Material shown »
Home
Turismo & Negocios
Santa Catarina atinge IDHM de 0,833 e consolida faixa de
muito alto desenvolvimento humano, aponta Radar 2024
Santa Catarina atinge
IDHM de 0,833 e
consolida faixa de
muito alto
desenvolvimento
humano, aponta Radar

Task description » From the line containing "Santa Catarina atinge IDHM" to the last line above, repeat every line exactly and nothing else.

Finished exercise »
Santa Catarina atinge IDHM de 0,833 e consolida faixa de
muito alto desenvolvimento humano, aponta Radar 2024
Santa Catarina atinge
IDHM de 0,833 e
consolida faixa de
muito alto
desenvolvimento
humano, aponta Radar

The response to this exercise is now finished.